Les changements étaient loin d’être respectueux du climat, mais M. Wyden les a acceptés, disant qu’il croyait que cela aiderait à obtenir le soutien de M. Manchin.
Dans le même temps, d’autres démocrates élaboraient une disposition climatique encore plus ambitieuse pour le projet de loi, connue sous le nom de norme d’énergie propre, qui aurait payé les services publics d’électricité pour remplacer les centrales électriques au charbon et au gaz et pénalisé ceux qui ne l’ont pas fait. Dans une note privée signée l’été dernier avec le sénateur Chuck Schumer de New York, le chef de la majorité, M. Manchin, président du Comité sénatorial de l’énergie et des ressources naturelles, a obtenu le contrôle de la conception du programme.
Puis, en décembre, M. Manchin s’est complètement retiré des négociations, affirmant qu’il ne pouvait pas voter pour le paquet global de dépenses. Les pourparlers étaient morts depuis des mois.
M. Manchin et d’autres démocrates ont laissé ouverte la possibilité d’un futur accord basé sur les 300 milliards de dollars de crédits d’impôt pour les énergies renouvelables et les véhicules électriques. Mais M. Manchin a également insisté pour que les dépenses soient réduites et que les combustibles fossiles – charbon, gaz et pétrole – soient inclus. Ces demandes sont devenues plus bruyantes à mesure que l’hiver se tournait vers le printemps et que la guerre de la Russie contre l’Ukraine a secoué les marchés de l’énergie et que les prix du gaz ont grimpé en flèche.
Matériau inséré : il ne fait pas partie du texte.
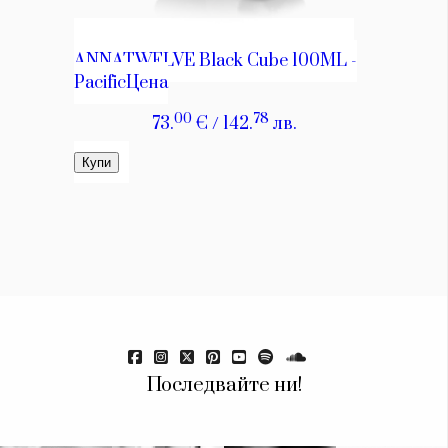
КАТЕГОРИИ
ЗА НАС
Wine&Dine
Условия за
Подкасти
ползване
Последвайте ни!
Мода
За нас
Dialogue
Реклама
Изкуство
Политика за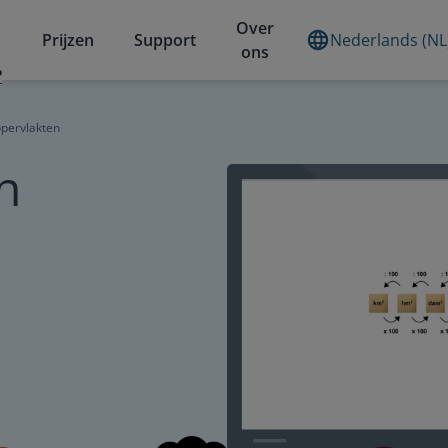
Over
Prijzen
Support
Nederlands (NL
ons
?
pervlakten
n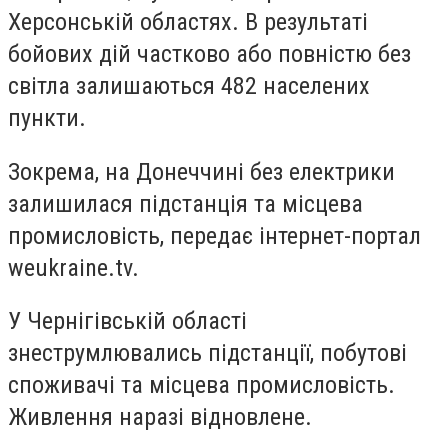
Херсонській областях. В результаті
бойових дій частково або повністю без
світла залишаються 482 населених
пункти.
Зокрема, на Донеччині без електрики
залишилася підстанція та місцева
промисловість, передає інтернет-портал
weukraine.tv.
У Чернігівській області
знеструмлювались підстанції, побутові
споживачі та місцева промисловість.
Живлення наразі відновлене.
« L’invasion de l’Ukraine par la Russie a donné à Manchin une nouvelle autorité de négociation énorme, tout comme l’inflation record », a déclaré Paul Bledsoe, conseiller stratégique au Progressive Policy Institute. Cela, a-t-il dit, « a changé la dynamique ».
Au cours des dernières semaines, les démocrates pensaient qu’ils étaient enfin proches d’un accord sur le paquet climat avec M. Manchin. Mais il avait encore des revendications : il voulait éliminer des milliards de dollars en crédits d’impôt pour véhicules électriques. Il voulait retravailler le paquet de taxes sur l’énergie propre qu’il avait élaboré avec M. Wyden, en éviscérant un plan visant à donner aux promoteurs d’énergie propre des paiements directs à l’avance au lieu de crédits d’impôt qu’ils pourraient récupérer après leur investissement.
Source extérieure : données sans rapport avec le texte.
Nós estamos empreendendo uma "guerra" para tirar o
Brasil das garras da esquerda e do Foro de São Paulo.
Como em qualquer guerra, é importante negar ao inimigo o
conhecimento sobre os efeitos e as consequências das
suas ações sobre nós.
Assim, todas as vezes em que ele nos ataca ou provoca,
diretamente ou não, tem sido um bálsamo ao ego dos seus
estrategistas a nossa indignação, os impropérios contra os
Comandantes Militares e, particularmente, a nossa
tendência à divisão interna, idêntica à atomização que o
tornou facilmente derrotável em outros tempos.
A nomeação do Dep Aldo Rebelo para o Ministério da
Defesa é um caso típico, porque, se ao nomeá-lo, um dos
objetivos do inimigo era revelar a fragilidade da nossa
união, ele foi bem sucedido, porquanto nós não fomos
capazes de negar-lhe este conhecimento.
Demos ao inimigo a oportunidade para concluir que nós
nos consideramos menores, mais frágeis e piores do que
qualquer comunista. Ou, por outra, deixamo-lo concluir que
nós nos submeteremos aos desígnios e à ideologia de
M. Schumer a accédé à toutes les demandes et plus encore, ont déclaré des membres du personnel. Jusqu’à jeudi soir, le chef de la majorité pensait qu’un accord était possible, selon des militants pour le climat qui se sont entretenus avec M. Schumer plus tard dans la nuit.
La Maison Blanche a également fait des concessions à M. Manchin.
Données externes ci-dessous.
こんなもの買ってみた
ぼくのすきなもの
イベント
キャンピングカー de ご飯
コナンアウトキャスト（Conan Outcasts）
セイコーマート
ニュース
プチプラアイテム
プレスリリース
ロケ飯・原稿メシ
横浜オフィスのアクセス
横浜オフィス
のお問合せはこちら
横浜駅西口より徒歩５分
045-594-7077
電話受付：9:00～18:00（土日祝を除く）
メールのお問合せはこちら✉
Ce mois-ci, le ministère de l’Intérieur a offert la possibilité de 11 nouvelles ventes de baux pétroliers et gaziers offshore dans le golfe du Mexique et en Alaska – malgré la promesse de campagne de M. Biden de mettre fin aux nouveaux forages dans les eaux fédérales – que deux responsables de l’administration ont décrite comme un effort pour apaiser M. Manchin. La Maison Blanche réfléchissait également à l’opportunité d’autoriser d’autres projets de combustibles fossiles, comme un gazoduc en Virginie-Occidentale, afin d’obtenir le vote de M. Manchin.
L’administration a retardé les règles fédérales pour traiter le méthane, le mercure et d’autres polluants provenant des installations pétrolières et gazières afin de ne pas irriter M. Manchin lors de négociations délicates, selon plusieurs responsables de l’administration. C’est deux ans de temps perdu dans un processus réglementaire qui peut être long.
Les militants ont dit qu’ils se sentaient aspirés.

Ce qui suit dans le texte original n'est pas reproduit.